■ Exercise directions
Report the count of lines containing the word "toggle" in the entries below, and nothing more.
[[ Data extracts open ]]
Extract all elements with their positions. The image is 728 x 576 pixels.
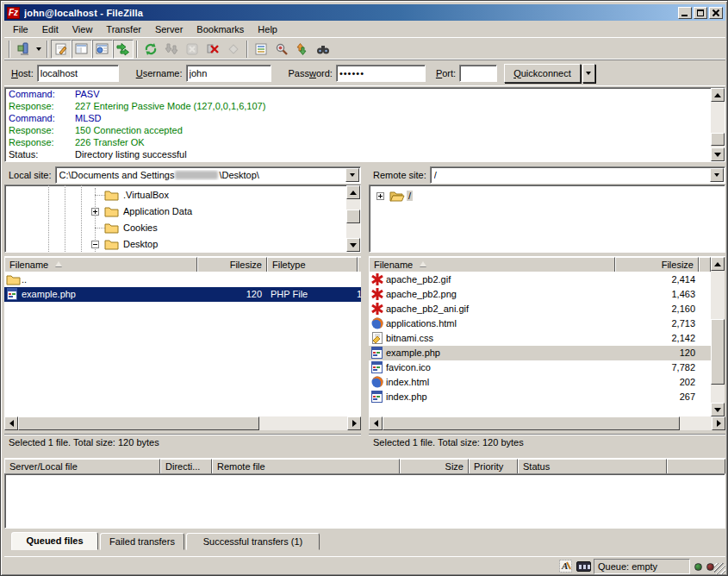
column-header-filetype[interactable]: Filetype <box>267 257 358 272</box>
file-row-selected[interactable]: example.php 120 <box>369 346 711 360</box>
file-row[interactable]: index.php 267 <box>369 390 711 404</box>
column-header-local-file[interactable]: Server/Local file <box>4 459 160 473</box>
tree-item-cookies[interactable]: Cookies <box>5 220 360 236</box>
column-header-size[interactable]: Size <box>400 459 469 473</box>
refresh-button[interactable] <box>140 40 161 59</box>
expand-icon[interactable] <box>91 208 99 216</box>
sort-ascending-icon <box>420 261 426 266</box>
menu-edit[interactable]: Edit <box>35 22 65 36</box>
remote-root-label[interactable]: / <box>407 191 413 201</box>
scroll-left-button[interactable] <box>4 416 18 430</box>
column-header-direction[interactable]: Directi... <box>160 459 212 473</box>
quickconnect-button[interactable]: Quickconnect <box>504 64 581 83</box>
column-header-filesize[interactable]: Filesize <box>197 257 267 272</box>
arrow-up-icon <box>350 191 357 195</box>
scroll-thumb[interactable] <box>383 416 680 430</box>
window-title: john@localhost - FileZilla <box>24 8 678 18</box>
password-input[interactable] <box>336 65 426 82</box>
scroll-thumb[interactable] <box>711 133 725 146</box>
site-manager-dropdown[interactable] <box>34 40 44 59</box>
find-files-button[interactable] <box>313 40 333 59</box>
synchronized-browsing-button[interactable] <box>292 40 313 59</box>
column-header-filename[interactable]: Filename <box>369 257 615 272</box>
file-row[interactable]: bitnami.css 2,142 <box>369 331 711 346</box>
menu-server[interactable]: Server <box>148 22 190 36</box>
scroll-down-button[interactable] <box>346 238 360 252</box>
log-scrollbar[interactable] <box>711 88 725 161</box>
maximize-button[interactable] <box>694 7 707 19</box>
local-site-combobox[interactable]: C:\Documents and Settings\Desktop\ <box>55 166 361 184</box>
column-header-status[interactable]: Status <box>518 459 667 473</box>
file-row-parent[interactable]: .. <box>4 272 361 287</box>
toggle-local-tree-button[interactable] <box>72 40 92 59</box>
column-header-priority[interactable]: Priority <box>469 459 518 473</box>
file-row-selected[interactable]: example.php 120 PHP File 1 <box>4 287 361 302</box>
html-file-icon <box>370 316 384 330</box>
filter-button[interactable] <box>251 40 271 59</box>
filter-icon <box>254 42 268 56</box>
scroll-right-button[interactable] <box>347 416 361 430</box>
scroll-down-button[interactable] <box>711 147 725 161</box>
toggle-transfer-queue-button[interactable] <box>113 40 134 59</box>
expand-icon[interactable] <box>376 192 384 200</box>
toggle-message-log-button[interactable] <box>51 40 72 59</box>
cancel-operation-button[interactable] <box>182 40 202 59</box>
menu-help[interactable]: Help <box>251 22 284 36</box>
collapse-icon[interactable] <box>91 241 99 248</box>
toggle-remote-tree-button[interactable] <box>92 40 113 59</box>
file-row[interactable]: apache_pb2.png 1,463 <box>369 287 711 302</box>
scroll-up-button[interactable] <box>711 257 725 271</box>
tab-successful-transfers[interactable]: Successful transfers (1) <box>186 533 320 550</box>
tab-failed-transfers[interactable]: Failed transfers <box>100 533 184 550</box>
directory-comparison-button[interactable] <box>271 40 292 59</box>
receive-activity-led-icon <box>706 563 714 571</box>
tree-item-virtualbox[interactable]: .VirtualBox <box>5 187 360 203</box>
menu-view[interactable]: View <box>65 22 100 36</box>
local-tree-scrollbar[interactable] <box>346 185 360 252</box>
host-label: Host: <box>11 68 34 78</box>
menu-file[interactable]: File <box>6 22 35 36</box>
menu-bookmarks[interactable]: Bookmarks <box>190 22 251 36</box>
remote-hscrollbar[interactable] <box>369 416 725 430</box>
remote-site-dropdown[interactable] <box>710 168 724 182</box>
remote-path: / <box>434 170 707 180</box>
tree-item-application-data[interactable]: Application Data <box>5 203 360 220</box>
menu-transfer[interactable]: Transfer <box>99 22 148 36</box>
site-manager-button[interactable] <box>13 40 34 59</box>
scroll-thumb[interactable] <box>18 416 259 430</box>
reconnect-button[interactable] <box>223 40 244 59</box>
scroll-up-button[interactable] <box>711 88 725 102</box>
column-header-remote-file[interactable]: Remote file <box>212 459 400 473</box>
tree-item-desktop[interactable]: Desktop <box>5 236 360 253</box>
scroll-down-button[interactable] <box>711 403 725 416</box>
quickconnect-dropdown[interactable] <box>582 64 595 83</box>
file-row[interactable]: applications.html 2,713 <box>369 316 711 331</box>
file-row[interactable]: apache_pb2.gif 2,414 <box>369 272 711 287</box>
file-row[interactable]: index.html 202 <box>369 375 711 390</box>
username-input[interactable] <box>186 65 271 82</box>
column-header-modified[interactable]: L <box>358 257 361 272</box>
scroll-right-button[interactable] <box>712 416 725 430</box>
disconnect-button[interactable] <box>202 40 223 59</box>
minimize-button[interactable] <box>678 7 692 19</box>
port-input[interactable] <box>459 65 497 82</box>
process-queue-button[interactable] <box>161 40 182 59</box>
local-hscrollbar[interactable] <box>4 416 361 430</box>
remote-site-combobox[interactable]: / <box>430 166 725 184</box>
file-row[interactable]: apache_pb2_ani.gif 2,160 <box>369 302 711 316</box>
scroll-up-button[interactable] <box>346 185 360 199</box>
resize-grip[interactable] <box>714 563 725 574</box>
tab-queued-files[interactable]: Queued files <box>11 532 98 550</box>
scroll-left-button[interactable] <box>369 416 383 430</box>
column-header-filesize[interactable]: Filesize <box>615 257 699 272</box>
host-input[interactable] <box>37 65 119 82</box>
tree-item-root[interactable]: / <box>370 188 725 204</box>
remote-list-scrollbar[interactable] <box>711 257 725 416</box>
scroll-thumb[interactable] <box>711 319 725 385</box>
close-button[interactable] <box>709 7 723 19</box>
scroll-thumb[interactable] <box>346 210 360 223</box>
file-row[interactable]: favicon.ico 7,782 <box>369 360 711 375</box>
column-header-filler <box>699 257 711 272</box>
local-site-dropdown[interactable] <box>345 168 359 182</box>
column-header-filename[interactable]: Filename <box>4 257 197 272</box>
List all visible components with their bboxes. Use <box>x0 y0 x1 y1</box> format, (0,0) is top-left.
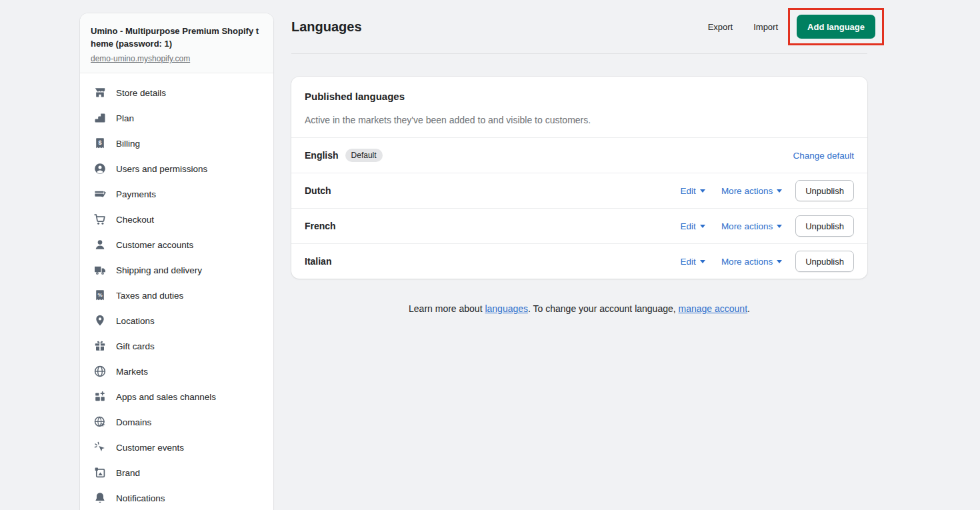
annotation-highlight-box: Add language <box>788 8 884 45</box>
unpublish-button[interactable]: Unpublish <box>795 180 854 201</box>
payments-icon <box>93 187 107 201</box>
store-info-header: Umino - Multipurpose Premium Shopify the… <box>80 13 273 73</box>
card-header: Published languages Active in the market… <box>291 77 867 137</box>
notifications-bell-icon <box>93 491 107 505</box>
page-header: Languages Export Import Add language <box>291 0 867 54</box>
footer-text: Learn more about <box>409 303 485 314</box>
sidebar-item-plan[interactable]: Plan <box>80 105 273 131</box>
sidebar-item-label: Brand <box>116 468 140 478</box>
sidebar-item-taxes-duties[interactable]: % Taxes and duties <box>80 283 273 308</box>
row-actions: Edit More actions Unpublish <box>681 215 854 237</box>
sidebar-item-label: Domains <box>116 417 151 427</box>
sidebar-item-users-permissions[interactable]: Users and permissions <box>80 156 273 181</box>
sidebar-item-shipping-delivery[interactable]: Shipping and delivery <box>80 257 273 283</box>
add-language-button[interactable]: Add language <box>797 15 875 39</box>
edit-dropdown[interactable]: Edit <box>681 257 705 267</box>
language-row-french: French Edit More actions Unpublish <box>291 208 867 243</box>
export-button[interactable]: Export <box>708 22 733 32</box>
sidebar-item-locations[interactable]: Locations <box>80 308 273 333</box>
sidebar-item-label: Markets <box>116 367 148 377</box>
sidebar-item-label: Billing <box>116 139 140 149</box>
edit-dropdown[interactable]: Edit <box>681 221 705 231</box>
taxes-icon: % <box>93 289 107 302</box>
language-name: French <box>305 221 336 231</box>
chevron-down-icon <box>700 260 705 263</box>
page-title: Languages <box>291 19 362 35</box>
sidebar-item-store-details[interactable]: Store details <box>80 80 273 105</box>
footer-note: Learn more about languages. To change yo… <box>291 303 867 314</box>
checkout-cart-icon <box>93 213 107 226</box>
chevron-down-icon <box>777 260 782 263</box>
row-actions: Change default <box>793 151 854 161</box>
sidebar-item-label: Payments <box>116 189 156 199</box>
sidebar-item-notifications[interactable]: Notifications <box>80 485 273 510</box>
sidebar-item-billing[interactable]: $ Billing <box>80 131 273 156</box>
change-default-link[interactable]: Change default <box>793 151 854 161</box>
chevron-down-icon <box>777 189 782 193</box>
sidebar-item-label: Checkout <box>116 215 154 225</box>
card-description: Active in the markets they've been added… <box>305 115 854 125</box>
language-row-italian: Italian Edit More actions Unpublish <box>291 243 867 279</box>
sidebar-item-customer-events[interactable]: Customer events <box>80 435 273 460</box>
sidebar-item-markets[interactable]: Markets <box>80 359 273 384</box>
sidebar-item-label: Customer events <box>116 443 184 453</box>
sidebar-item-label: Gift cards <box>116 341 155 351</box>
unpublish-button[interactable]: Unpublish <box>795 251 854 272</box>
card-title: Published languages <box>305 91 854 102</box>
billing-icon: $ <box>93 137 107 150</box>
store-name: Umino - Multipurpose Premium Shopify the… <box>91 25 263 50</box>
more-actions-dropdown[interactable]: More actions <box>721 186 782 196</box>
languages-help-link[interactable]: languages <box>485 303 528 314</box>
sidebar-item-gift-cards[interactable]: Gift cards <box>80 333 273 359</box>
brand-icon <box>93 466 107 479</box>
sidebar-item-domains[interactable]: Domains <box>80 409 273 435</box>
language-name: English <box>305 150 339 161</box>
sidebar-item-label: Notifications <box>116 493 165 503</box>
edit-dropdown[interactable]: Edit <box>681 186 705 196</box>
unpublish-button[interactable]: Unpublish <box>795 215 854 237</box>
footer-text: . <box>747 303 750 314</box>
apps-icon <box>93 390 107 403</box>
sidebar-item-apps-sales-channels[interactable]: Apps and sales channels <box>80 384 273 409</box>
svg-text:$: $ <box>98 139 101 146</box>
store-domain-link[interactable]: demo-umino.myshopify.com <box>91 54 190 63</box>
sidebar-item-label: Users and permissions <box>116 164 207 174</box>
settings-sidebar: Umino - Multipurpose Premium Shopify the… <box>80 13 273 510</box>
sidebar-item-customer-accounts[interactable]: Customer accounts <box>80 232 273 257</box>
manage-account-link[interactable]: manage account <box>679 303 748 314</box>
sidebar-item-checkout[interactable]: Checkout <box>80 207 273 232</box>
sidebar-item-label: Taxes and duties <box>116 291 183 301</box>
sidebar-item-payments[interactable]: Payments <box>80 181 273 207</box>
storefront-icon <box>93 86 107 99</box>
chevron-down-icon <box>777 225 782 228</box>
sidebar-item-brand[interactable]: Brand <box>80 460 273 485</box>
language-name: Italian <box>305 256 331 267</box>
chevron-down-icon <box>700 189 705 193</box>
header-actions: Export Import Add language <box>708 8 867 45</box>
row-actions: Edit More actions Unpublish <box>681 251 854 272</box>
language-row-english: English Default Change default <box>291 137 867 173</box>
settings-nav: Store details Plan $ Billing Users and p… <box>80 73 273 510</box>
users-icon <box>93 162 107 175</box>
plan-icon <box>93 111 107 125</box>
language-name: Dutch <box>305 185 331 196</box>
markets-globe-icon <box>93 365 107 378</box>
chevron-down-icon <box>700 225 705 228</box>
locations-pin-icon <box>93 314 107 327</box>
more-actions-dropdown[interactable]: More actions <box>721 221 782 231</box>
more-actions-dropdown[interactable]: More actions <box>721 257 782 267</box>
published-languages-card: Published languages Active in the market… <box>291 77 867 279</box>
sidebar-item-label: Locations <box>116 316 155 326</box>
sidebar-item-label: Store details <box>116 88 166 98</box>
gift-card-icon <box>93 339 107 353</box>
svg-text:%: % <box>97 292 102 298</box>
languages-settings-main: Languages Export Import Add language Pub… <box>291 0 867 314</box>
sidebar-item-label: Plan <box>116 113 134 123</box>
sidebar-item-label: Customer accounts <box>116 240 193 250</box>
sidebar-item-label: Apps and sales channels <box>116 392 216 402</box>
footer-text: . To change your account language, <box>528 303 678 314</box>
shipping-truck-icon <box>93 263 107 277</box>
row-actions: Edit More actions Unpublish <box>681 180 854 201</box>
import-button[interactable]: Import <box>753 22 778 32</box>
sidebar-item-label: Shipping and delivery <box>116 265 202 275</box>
[[ Data extracts closed ]]
■ Response area
4